◆ **PROBLEM STATEMENT**
For the word "logo", count the lines of the records that hold it, and give only that number.

[RECORDS TO USE — start]

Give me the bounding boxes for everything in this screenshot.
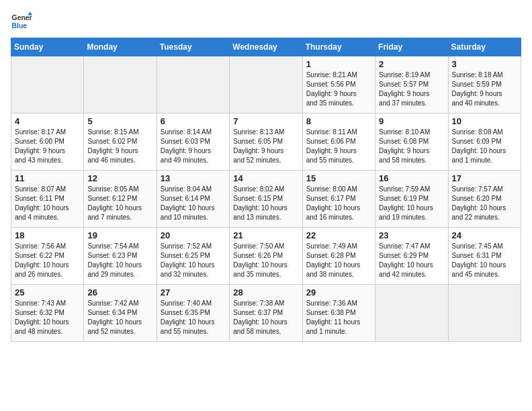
day-info: Sunrise: 8:21 AM Sunset: 5:56 PM Dayligh…: [306, 71, 371, 108]
col-header-tuesday: Tuesday: [157, 38, 229, 56]
day-info: Sunrise: 8:15 AM Sunset: 6:02 PM Dayligh…: [87, 128, 152, 165]
calendar-cell: 11Sunrise: 8:07 AM Sunset: 6:11 PM Dayli…: [11, 171, 84, 228]
day-number: 19: [87, 230, 152, 240]
week-row-4: 18Sunrise: 7:56 AM Sunset: 6:22 PM Dayli…: [11, 228, 521, 285]
day-number: 26: [87, 287, 152, 298]
day-number: 1: [306, 59, 371, 69]
calendar-cell: [448, 285, 521, 342]
calendar-cell: 23Sunrise: 7:47 AM Sunset: 6:29 PM Dayli…: [375, 228, 448, 285]
calendar-cell: 2Sunrise: 8:19 AM Sunset: 5:57 PM Daylig…: [375, 56, 448, 113]
day-number: 10: [452, 116, 517, 126]
day-info: Sunrise: 8:11 AM Sunset: 6:06 PM Dayligh…: [306, 128, 371, 165]
day-number: 2: [379, 59, 444, 69]
calendar-cell: [11, 56, 84, 113]
calendar-cell: 5Sunrise: 8:15 AM Sunset: 6:02 PM Daylig…: [84, 113, 157, 171]
day-number: 9: [379, 116, 444, 126]
calendar-cell: 9Sunrise: 8:10 AM Sunset: 6:08 PM Daylig…: [375, 113, 448, 171]
day-info: Sunrise: 8:08 AM Sunset: 6:09 PM Dayligh…: [452, 128, 517, 165]
calendar-cell: 3Sunrise: 8:18 AM Sunset: 5:59 PM Daylig…: [448, 56, 521, 113]
day-number: 25: [15, 287, 80, 298]
calendar-cell: [157, 56, 229, 113]
day-number: 29: [306, 287, 371, 298]
calendar-cell: 29Sunrise: 7:36 AM Sunset: 6:38 PM Dayli…: [302, 285, 375, 342]
logo: General Blue: [11, 11, 32, 32]
calendar-cell: 26Sunrise: 7:42 AM Sunset: 6:34 PM Dayli…: [84, 285, 157, 342]
week-row-1: 1Sunrise: 8:21 AM Sunset: 5:56 PM Daylig…: [11, 56, 521, 113]
day-number: 13: [161, 173, 226, 183]
page-header: General Blue: [11, 11, 521, 32]
calendar-cell: 10Sunrise: 8:08 AM Sunset: 6:09 PM Dayli…: [448, 113, 521, 171]
day-info: Sunrise: 7:40 AM Sunset: 6:35 PM Dayligh…: [161, 299, 226, 336]
calendar-cell: [375, 285, 448, 342]
day-info: Sunrise: 7:49 AM Sunset: 6:28 PM Dayligh…: [306, 242, 371, 279]
day-info: Sunrise: 7:45 AM Sunset: 6:31 PM Dayligh…: [452, 242, 517, 279]
svg-text:Blue: Blue: [12, 22, 28, 30]
day-number: 22: [306, 230, 371, 240]
day-number: 4: [15, 116, 80, 126]
day-info: Sunrise: 7:50 AM Sunset: 6:26 PM Dayligh…: [233, 242, 298, 279]
day-number: 11: [15, 173, 80, 183]
calendar-cell: 4Sunrise: 8:17 AM Sunset: 6:00 PM Daylig…: [11, 113, 84, 171]
calendar-cell: 12Sunrise: 8:05 AM Sunset: 6:12 PM Dayli…: [84, 171, 157, 228]
day-info: Sunrise: 8:10 AM Sunset: 6:08 PM Dayligh…: [379, 128, 444, 165]
calendar-cell: 7Sunrise: 8:13 AM Sunset: 6:05 PM Daylig…: [230, 113, 302, 171]
day-info: Sunrise: 7:42 AM Sunset: 6:34 PM Dayligh…: [87, 299, 152, 336]
day-info: Sunrise: 8:18 AM Sunset: 5:59 PM Dayligh…: [452, 71, 517, 108]
day-number: 5: [87, 116, 152, 126]
svg-marker-2: [28, 12, 32, 15]
day-number: 14: [233, 173, 298, 183]
calendar-cell: 20Sunrise: 7:52 AM Sunset: 6:25 PM Dayli…: [157, 228, 229, 285]
calendar-cell: 24Sunrise: 7:45 AM Sunset: 6:31 PM Dayli…: [448, 228, 521, 285]
col-header-sunday: Sunday: [11, 38, 84, 56]
col-header-saturday: Saturday: [448, 38, 521, 56]
day-info: Sunrise: 8:00 AM Sunset: 6:17 PM Dayligh…: [306, 185, 371, 222]
calendar-cell: 13Sunrise: 8:04 AM Sunset: 6:14 PM Dayli…: [157, 171, 229, 228]
col-header-wednesday: Wednesday: [230, 38, 302, 56]
day-info: Sunrise: 8:07 AM Sunset: 6:11 PM Dayligh…: [15, 185, 80, 222]
day-info: Sunrise: 7:36 AM Sunset: 6:38 PM Dayligh…: [306, 299, 371, 336]
day-number: 8: [306, 116, 371, 126]
day-info: Sunrise: 7:54 AM Sunset: 6:23 PM Dayligh…: [87, 242, 152, 279]
col-header-thursday: Thursday: [302, 38, 375, 56]
calendar-cell: 17Sunrise: 7:57 AM Sunset: 6:20 PM Dayli…: [448, 171, 521, 228]
day-info: Sunrise: 8:04 AM Sunset: 6:14 PM Dayligh…: [161, 185, 226, 222]
calendar-cell: 16Sunrise: 7:59 AM Sunset: 6:19 PM Dayli…: [375, 171, 448, 228]
day-number: 23: [379, 230, 444, 240]
calendar-cell: 27Sunrise: 7:40 AM Sunset: 6:35 PM Dayli…: [157, 285, 229, 342]
calendar-cell: 1Sunrise: 8:21 AM Sunset: 5:56 PM Daylig…: [302, 56, 375, 113]
day-number: 16: [379, 173, 444, 183]
col-header-monday: Monday: [84, 38, 157, 56]
calendar-cell: 25Sunrise: 7:43 AM Sunset: 6:32 PM Dayli…: [11, 285, 84, 342]
header-row: SundayMondayTuesdayWednesdayThursdayFrid…: [11, 38, 521, 56]
calendar-table: SundayMondayTuesdayWednesdayThursdayFrid…: [11, 38, 521, 342]
day-number: 3: [452, 59, 517, 69]
day-info: Sunrise: 8:13 AM Sunset: 6:05 PM Dayligh…: [233, 128, 298, 165]
calendar-cell: [230, 56, 302, 113]
day-info: Sunrise: 7:47 AM Sunset: 6:29 PM Dayligh…: [379, 242, 444, 279]
col-header-friday: Friday: [375, 38, 448, 56]
day-number: 21: [233, 230, 298, 240]
calendar-cell: [84, 56, 157, 113]
calendar-cell: 21Sunrise: 7:50 AM Sunset: 6:26 PM Dayli…: [230, 228, 302, 285]
day-number: 7: [233, 116, 298, 126]
day-info: Sunrise: 8:17 AM Sunset: 6:00 PM Dayligh…: [15, 128, 80, 165]
week-row-5: 25Sunrise: 7:43 AM Sunset: 6:32 PM Dayli…: [11, 285, 521, 342]
logo-icon: General Blue: [11, 11, 32, 32]
calendar-cell: 19Sunrise: 7:54 AM Sunset: 6:23 PM Dayli…: [84, 228, 157, 285]
day-info: Sunrise: 7:57 AM Sunset: 6:20 PM Dayligh…: [452, 185, 517, 222]
svg-text:General: General: [12, 14, 32, 21]
day-number: 18: [15, 230, 80, 240]
day-info: Sunrise: 8:19 AM Sunset: 5:57 PM Dayligh…: [379, 71, 444, 108]
calendar-cell: 14Sunrise: 8:02 AM Sunset: 6:15 PM Dayli…: [230, 171, 302, 228]
calendar-cell: 28Sunrise: 7:38 AM Sunset: 6:37 PM Dayli…: [230, 285, 302, 342]
calendar-cell: 6Sunrise: 8:14 AM Sunset: 6:03 PM Daylig…: [157, 113, 229, 171]
day-number: 27: [161, 287, 226, 298]
day-number: 6: [161, 116, 226, 126]
day-info: Sunrise: 8:14 AM Sunset: 6:03 PM Dayligh…: [161, 128, 226, 165]
calendar-cell: 15Sunrise: 8:00 AM Sunset: 6:17 PM Dayli…: [302, 171, 375, 228]
day-number: 15: [306, 173, 371, 183]
day-info: Sunrise: 7:56 AM Sunset: 6:22 PM Dayligh…: [15, 242, 80, 279]
day-number: 24: [452, 230, 517, 240]
day-number: 28: [233, 287, 298, 298]
day-info: Sunrise: 7:38 AM Sunset: 6:37 PM Dayligh…: [233, 299, 298, 336]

[RECORDS TO USE — finish]

◆ **TASK SOLUTION**
2